[WHAT YOU SHOULD DO]: In the records, find each line where "dass" occurs, and copy it.

─── MATERIAL SHOWN

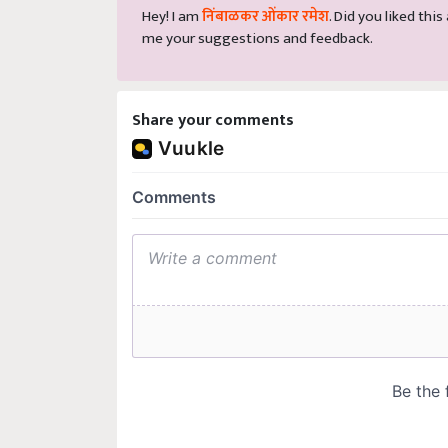
Hey! I am
निंबाळकर ओंकार रमेश
. Did you liked thi
me your suggestions and feedback.
Share your comments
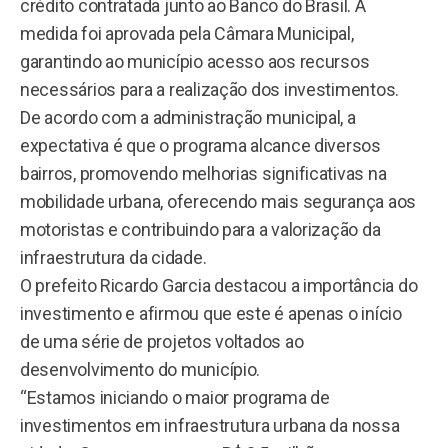
crédito contratada junto ao Banco do Brasil. A
medida foi aprovada pela Câmara Municipal,
garantindo ao município acesso aos recursos
necessários para a realização dos investimentos.
De acordo com a administração municipal, a
expectativa é que o programa alcance diversos
bairros, promovendo melhorias significativas na
mobilidade urbana, oferecendo mais segurança aos
motoristas e contribuindo para a valorização da
infraestrutura da cidade.
O prefeito Ricardo Garcia destacou a importância do
investimento e afirmou que este é apenas o início
de uma série de projetos voltados ao
desenvolvimento do município.
“Estamos iniciando o maior programa de
investimentos em infraestrutura urbana da nossa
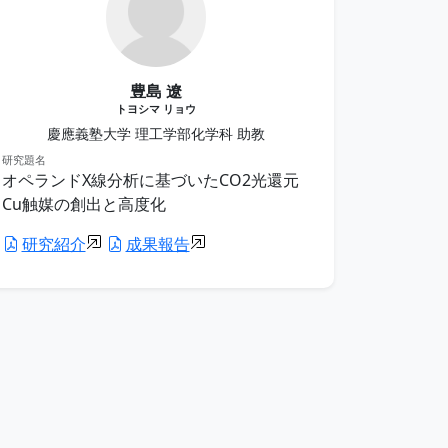
豊島 遼
トヨシマ リョウ
慶應義塾大学 理工学部化学科 助教
研究題名
オペランドX線分析に基づいたCO2光還元
Cu触媒の創出と高度化
研究紹介
成果報告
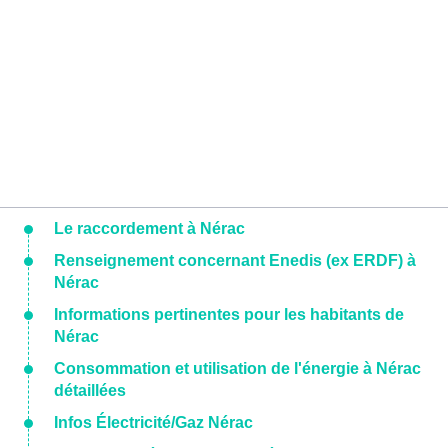
Le raccordement à Nérac
Renseignement concernant Enedis (ex ERDF) à
Nérac
Informations pertinentes pour les habitants de
Nérac
Consommation et utilisation de l'énergie à Nérac
détaillées
Infos Électricité/Gaz Nérac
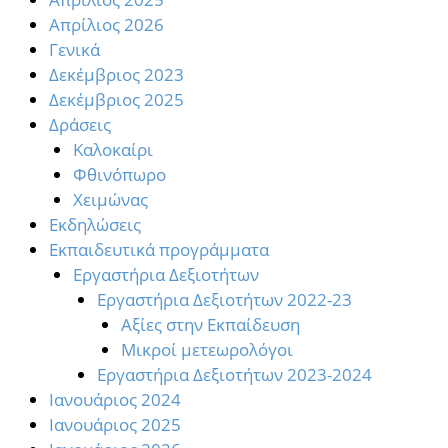
Απρίλιος 2026
Γενικά
Δεκέμβριος 2023
Δεκέμβριος 2025
Δράσεις
Καλοκαίρι
Φθινόπωρο
Χειμώνας
Εκδηλώσεις
Εκπαιδευτικά προγράμματα
Εργαστήρια Δεξιοτήτων
Εργαστήρια Δεξιοτήτων 2022-23
Αξίες στην Εκπαίδευση
Μικροί μετεωρολόγοι
Εργαστήρια Δεξιοτήτων 2023-2024
Ιανουάριος 2024
Ιανουάριος 2025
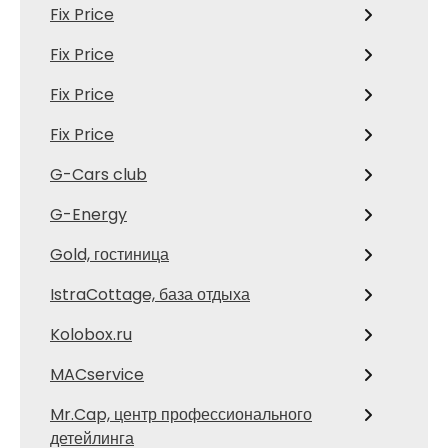
Fix Price
Fix Price
Fix Price
Fix Price
G-Cars club
G-Energy
Gold, гостиница
IstraCottage, база отдыха
Kolobox.ru
MACservice
Mr.Cap, центр профессионального
детейлинга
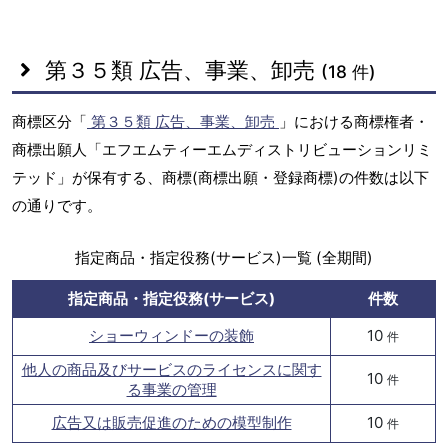
第３５類 広告、事業、卸売
(18 件)
商標区分「
第３５類 広告、事業、卸売
」における商標権者・
商標出願人「エフエムティーエムディストリビューションリミ
テッド」が保有する、商標(商標出願・登録商標)の件数は以下
の通りです。
指定商品・指定役務(サービス)一覧 (全期間)
指定商品・指定役務(サービス)
件数
ショーウィンドーの装飾
10
件
他人の商品及びサービスのライセンスに関す
10
件
る事業の管理
広告又は販売促進のための模型制作
10
件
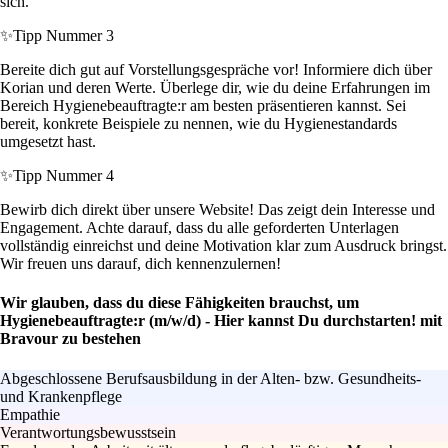
sich.
✨
Tipp Nummer 3
Bereite dich gut auf Vorstellungsgespräche vor! Informiere dich über
Korian und deren Werte. Überlege dir, wie du deine Erfahrungen im
Bereich Hygienebeauftragte:r am besten präsentieren kannst. Sei
bereit, konkrete Beispiele zu nennen, wie du Hygienestandards
umgesetzt hast.
✨
Tipp Nummer 4
Bewirb dich direkt über unsere Website! Das zeigt dein Interesse und
Engagement. Achte darauf, dass du alle geforderten Unterlagen
vollständig einreichst und deine Motivation klar zum Ausdruck bringst.
Wir freuen uns darauf, dich kennenzulernen!
Wir glauben, dass du diese Fähigkeiten brauchst, um
Hygienebeauftragte:r (m/w/d) - Hier kannst Du durchstarten! mit
Bravour zu bestehen
Abgeschlossene Berufsausbildung in der Alten- bzw. Gesundheits-
und Krankenpflege
Empathie
Verantwortungsbewusstsein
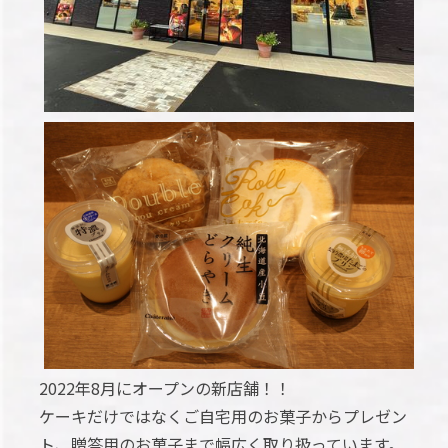
2022年8月にオープンの新店舗！！
ケーキだけではなくご自宅用のお菓子からプレゼン
ト、贈答用のお菓子まで幅広く取り扱っています。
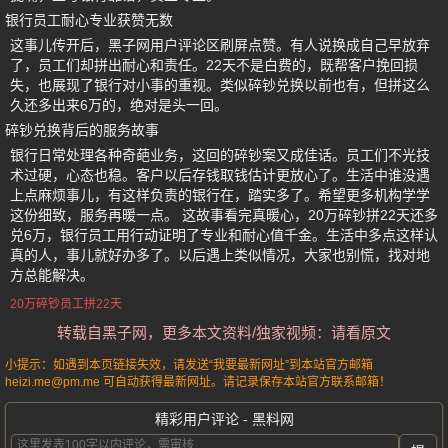
银行员工耐心专业获赞无数
这事儿传开后，黑子网用户评论区刷屏点赞。有人说换成自己早放弃
了，员工们却拼出耐心和责任。22天不是白费的，既帮客户挽回损
失，也展现了银行对小事的重视。类似碎钞兑换以前也有，但拼这么
久还多出来6万的，绝对是头一回。
碎钞兑换背后的服务故事
银行日常处理各种奇葩业务，这回的碎钞案又成佳话。员工们不光技
术过硬，心态也稳。客户以后存钱取钱估计更放心了。生活中谁没遇
上点麻烦事儿，有这样负责的银行在，踏实多了。希望更多机构学学
这份细致，服务再暖一点。 这故事看完真暖心，20万碎钞拼22天还多
兑6万，银行员工用行动证明了专业和耐心值千金。生活中多点这样认
真的人，事儿就好办多了。以后遇上类似情况，大家也别慌，找对地
方总能解决。
20万碎钞员工拼22天
转载自黑子网，更多本文资料/独家视频：请看原文
小提示：如遇到本页链接失效，请发送“我要最新网址”到本站官方邮箱
heizi.me@pm.me 可自动获得最新网址。请记录保存本站官方联系邮箱！
精彩用户评论 - 黑料网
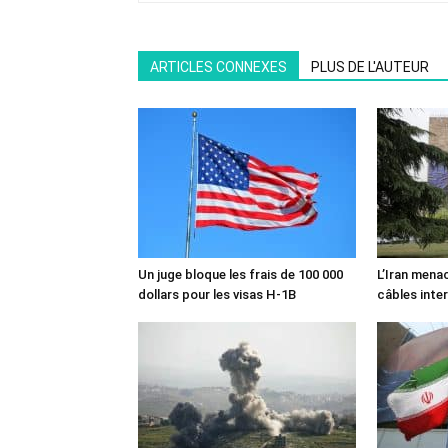
ARTICLES CONNEXES
PLUS DE L'AUTEUR
Un juge bloque les frais de 100 000
L’Iran mena
dollars pour les visas H-1B
câbles inte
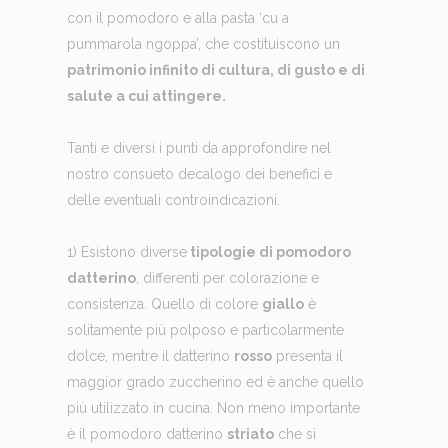
con il pomodoro e alla pasta ‘cu a
pummarola ngoppa’, che costituiscono un
patrimonio infinito di cultura, di gusto e di
salute a cui attingere.
Tanti e diversi i punti da approfondire nel
nostro consueto decalogo dei benefici e
delle eventuali controindicazioni.
1) Esistono diverse
tipologie di pomodoro
datterino
, differenti per colorazione e
consistenza. Quello di colore
giallo
è
solitamente più polposo e particolarmente
dolce, mentre il datterino
rosso
presenta il
maggior grado zuccherino ed è anche quello
più utilizzato in cucina. Non meno importante
è il pomodoro datterino
striato
che si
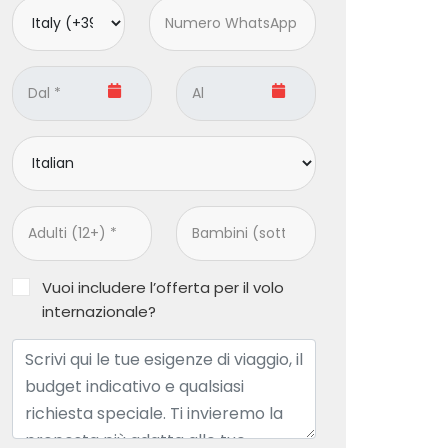
Vuoi includere l’offerta per il volo
internazionale?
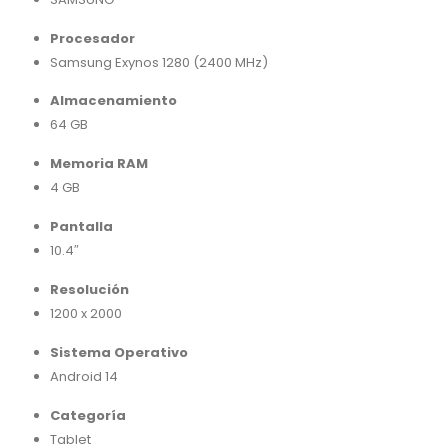
Procesador
Samsung Exynos 1280 (2400 MHz)
Almacenamiento
64 GB
Memoria RAM
4 GB
Pantalla
10.4″
Resolución
1200 x 2000
Sistema Operativo
Android 14
Categoría
Tablet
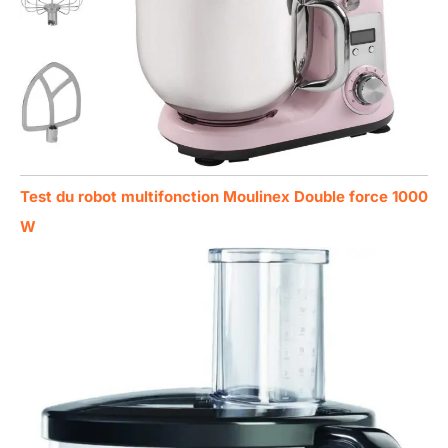
Test du robot multifonction Moulinex Double force 1000
W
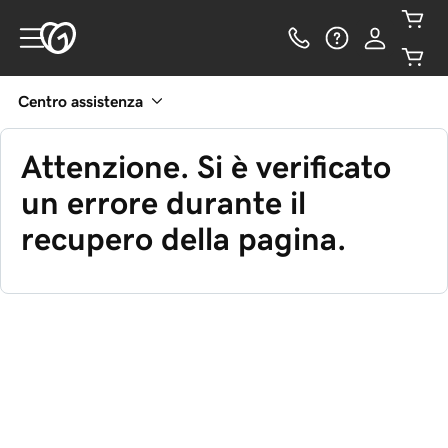
Centro assistenza
Attenzione. Si è verificato
un errore durante il
recupero della pagina.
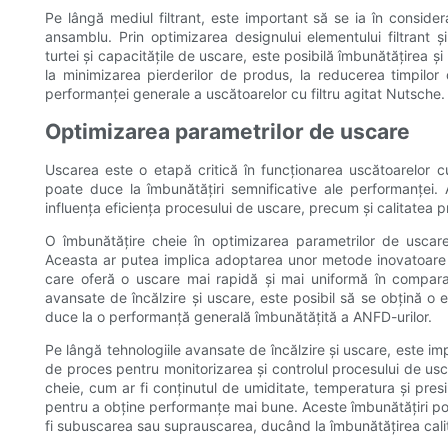
Pe lângă mediul filtrant, este important să se ia în considerar
ansamblu. Prin optimizarea designului elementului filtrant ș
turtei și capacitățile de uscare, este posibilă îmbunătățirea și 
la minimizarea pierderilor de produs, la reducerea timpilor 
performanței generale a uscătoarelor cu filtru agitat Nutsche.
Optimizarea parametrilor de uscare
Uscarea este o etapă critică în funcționarea uscătoarelor cu
poate duce la îmbunătățiri semnificative ale performanței. 
influența eficiența procesului de uscare, precum și calitatea pr
O îmbunătățire cheie în optimizarea parametrilor de uscare 
Aceasta ar putea implica adoptarea unor metode inovatoare d
care oferă o uscare mai rapidă și mai uniformă în comparaț
avansate de încălzire și uscare, este posibil să se obțină o e
duce la o performanță generală îmbunătățită a ANFD-urilor.
Pe lângă tehnologiile avansate de încălzire și uscare, este impo
de proces pentru monitorizarea și controlul procesului de usca
cheie, cum ar fi conținutul de umiditate, temperatura și pres
pentru a obține performanțe mai bune. Aceste îmbunătățiri pot
fi subuscarea sau suprauscarea, ducând la îmbunătățirea calităț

──────

[WRITTEN RESPONSE]:
Engagement. Achte darauf, dass du alle geforderten Unterlagen
Wir glauben, dass du diese Fähigkeiten brauchst, um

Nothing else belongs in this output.